So, you want to go on a diet, but don’t quite know exactly how to get started. Many people get stumped when trying to figure out how they want to diet and what their goals of the diet are. Whether you’re targeting weight loss as a goal, want to improve your everyday health, or want to try something new from what your accustomed to, I have a handful of diet tips you should consider while organizing and planning your new diet!
Incorporate All Levels Of The Food Pyramid Throughout The Week!
First things first, you should make it a priority to get all six levels of the food pyramid into your weekly diet. No you do not have to cram all six levels into every single day, and no one category of the food pyramid is more important than the rest; they each hold their own importance to sustaining and improving your health.
The six food groups: dairy, fruit, meat, vegetable, grain, and the special “other” group, all do their own jobs to help your body function properly:
- Dairy products give your body lots of calcium, which aids and strengthens the health of bones and teeth.
- Grain foods help provide and restore more energy to your body.
- Fresh fruits and vegetables provide a ton of fiber, vitamins and minerals your body needs, all while offering a small amount of calories. Sounds like a great deal!
- Meat and poultry products give the body lots of protein to help grow and repair the body, which is great for after workouts.
- Lastly, the “others,” a group of snacks that provide no health benefits, but do they sure taste good. Try to limit the candy eating and soda sipping to once or twice a week at the most.
– All bulleted information was assisted by SafeFood.eu.
Drink Plenty Of Water Every Day!
They say dogs are a man’s best friend, but water sure does come pretty damn close. Water is the absolute best way to hydrate yourself, and being hydrated is just as important as being well nourished. As wonderful as water is for you, too much of it can actually be harmful, so it’s best to cap your goal at no more than two liters a day.
Water is also great for cooling your body and maintaining your body temp as well as help avoid headaches and flush your body of any waste. Bottom line, water is a must have in your everyday diet.
With all the wonderful things water does for our bodies, what’s not to love about aqua!?
Throw in an occasional salad!
Salads are very low on calories, very high on nutrients. Therefore, they’re very healthy for you and perfect for your diet!
Salads are cool because there are so many different ways to put a salad together, so many different salad dressings to add some real flavor, and numerous fruits and vegetables you can throw in to add some pizazz to your leafy treat.

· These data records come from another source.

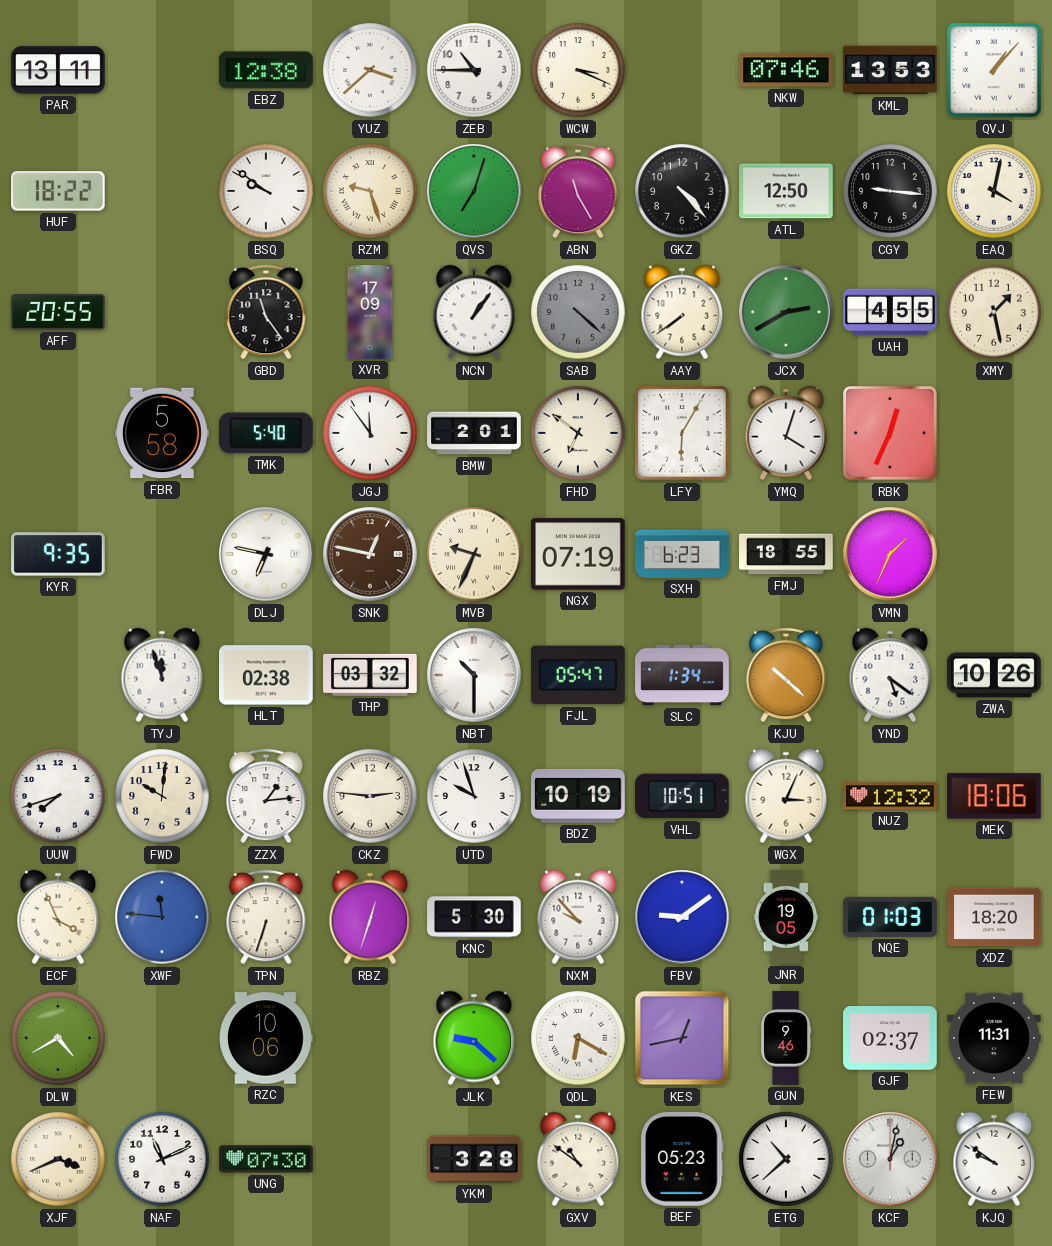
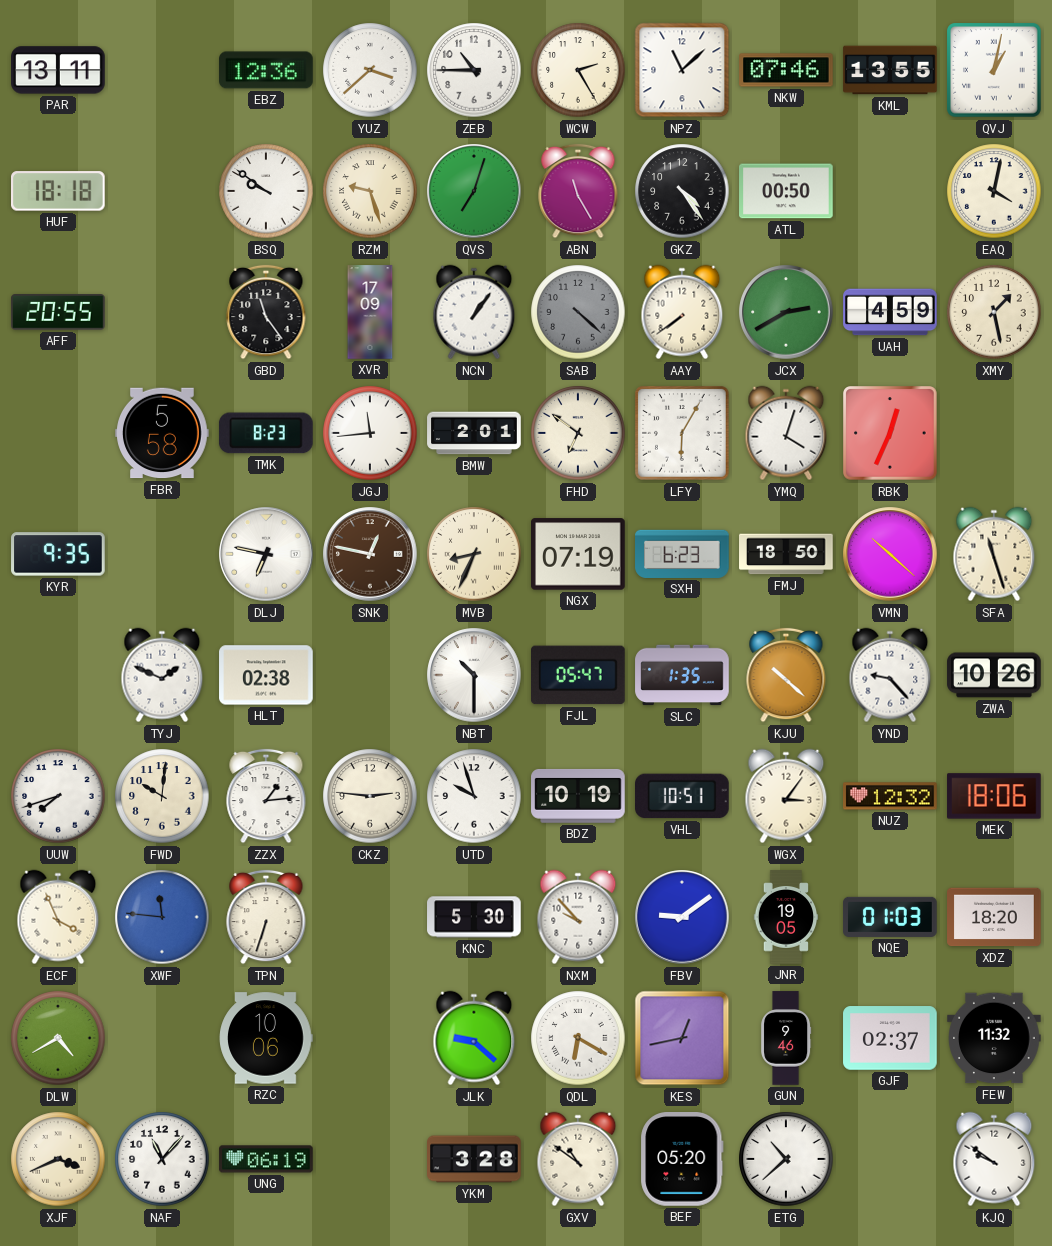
EBZ: 12:38 -> 12:36
WCW: 3:19 -> 2:25
NPZ: none -> 11:08
KML: 13:53 -> 13:55
QVJ: 1:07 -> 1:02
HUF: 18:22 -> 18:18
GKZ: 4:23 -> 4:24
ATL: 12:50 -> 00:50
CGY: 9:16 -> none
UAH: 4:55 -> 4:59
TMK: 5:40 -> 8:23
JGJ: 11:54 -> 11:44
MVB: 9:34 -> 8:34
FMJ: 18:55 -> 18:50
VMN: 1:34 -> 10:22
SFA: none -> 11:27
TYJ: 11:57 -> 1:49
THP: 03:32 -> none
SLC: 1:34 -> 1:35
YND: 5:21 -> 9:23
WGX: 3:04 -> 3:06
RBZ: 12:33 -> none
FEW: 11:31 -> 11:32
NAF: 11:11 -> 11:07
UNG: 07:30 -> 06:19
BEF: 05:23 -> 05:20
KCF: 1:02 -> none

They’re a great pre-lunch or dinner option, a tune up before your stomach takes on the main course.
Limit Sodium Intake!
Don’t be salty about this one, but too much sodium is bad for your body.
Sodium can be found in packaged and processed foods. Foods like ramen noodles, bacon and pizza (many of our favorites) are high in sodium content.

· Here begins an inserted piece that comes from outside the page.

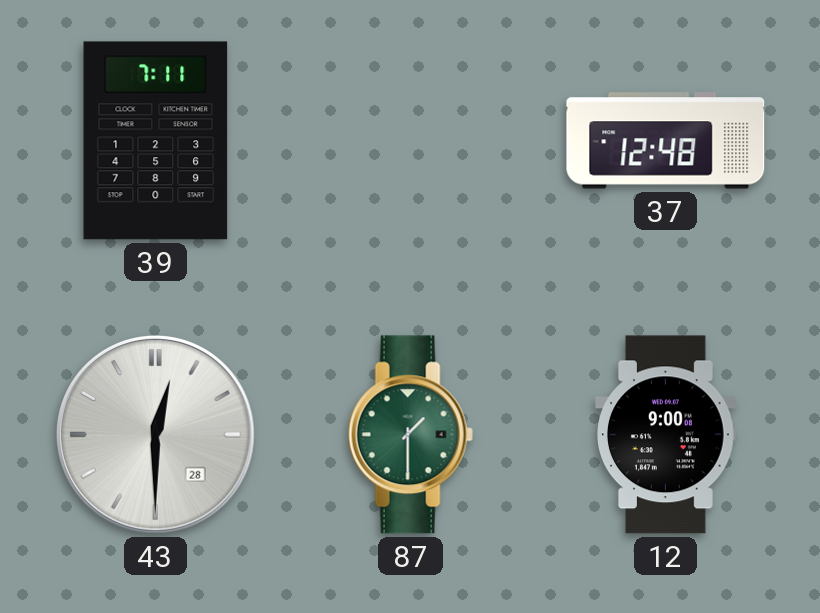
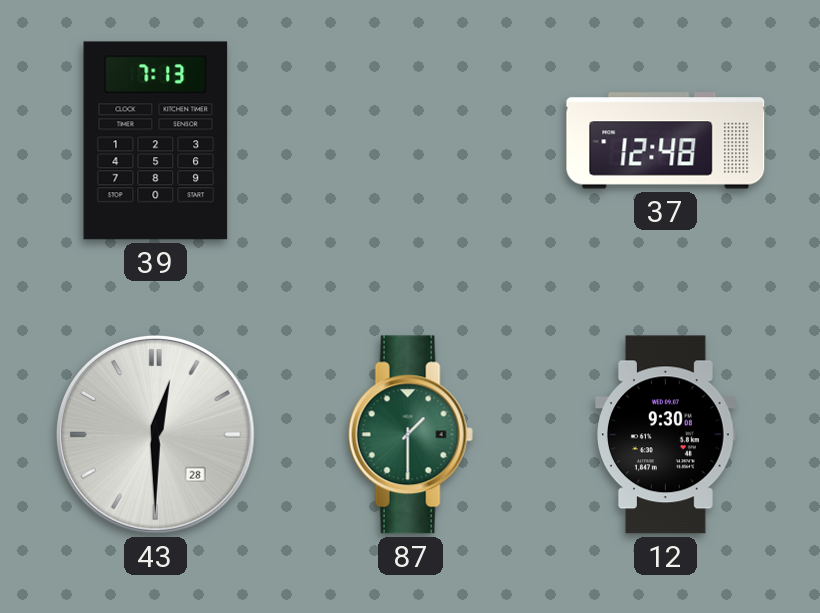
39: 7:11 -> 7:13
12: 9:00 -> 9:30
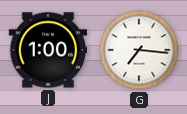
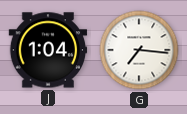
J: 1:00 -> 1:04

Having sodium in your diet can be good for you, as it helps balance your body’s fluid levels. However, at the same time, too much sodium in your diet can cause high blood pressure and increases risk for heart disease and stroke over time. That is why it is recommended by the American Heart Association to consume no more than 2300 mg a day, with an ideal ceiling of 1500 mg of sodium a day for adults.
If you’re an active person like myself, electrolytes in your diet will go a very long way for you! Electrolytes are chemicals that can be found in household items like milk, yogurt, bananas and watermelons. Electrolytes can also be found in drinks like fruit smoothies (yum) and sports drinks like Body Armor, Gatorade and Powerade, although those are also fairly high in sugar.
Once you ingest these chemicals, they work to replenish energy lost from muscle usage and restore the energy you need to keep your grind on. And if you ever catch a cramp again, your electrolyte tank is on empty!
-All electrolyte information was assisted by HammerNutrition.com
Also Include Plenty Of Protein!
If you’re an active person like myself, protein in your diet will also go a very long way for you! Protein does a whole lot to help repair your muscles after an intense workout and helps aid the healing and strengthening of used muscles.
Protein can be found in many meat and dairy products, but can also be found in protein bars specifically for pre and post-workout snacks, and there are even protein drinks and shakes for after a hard day’s work.
There are many different ways to get protein into your system, you really can’t go wrong!
Vitamins Are A Must!
I know I’ve mentioned vitamins once or twice earlier, but let me go more in depth. Vitamins are essential to the human body (and your diet) and do way too many things for me to even list them all! Some of the biggest tasks vitamins do, however, are help wounds heal, strengthen the immune system, convert all the food you eat into usable energy and repair damage done to your cells.
As stated earlier, these essential vitamins can be found in many fruits and vegetables, but they can also come in pill form (and flintstone form!) Be sure to include vitamins into your every day diet. Don’t forget the essentials!
-Information above assisted by HelpGuide.org
Hopefully after reading through this article you have a good idea of what you should and shouldn’t include into your new diet plan and which things you should do your best to limit. Hopefully this article has given you some excellent diet tips and made you hungry for some healthy meals in the process, too. So get on out there and start your new diet today!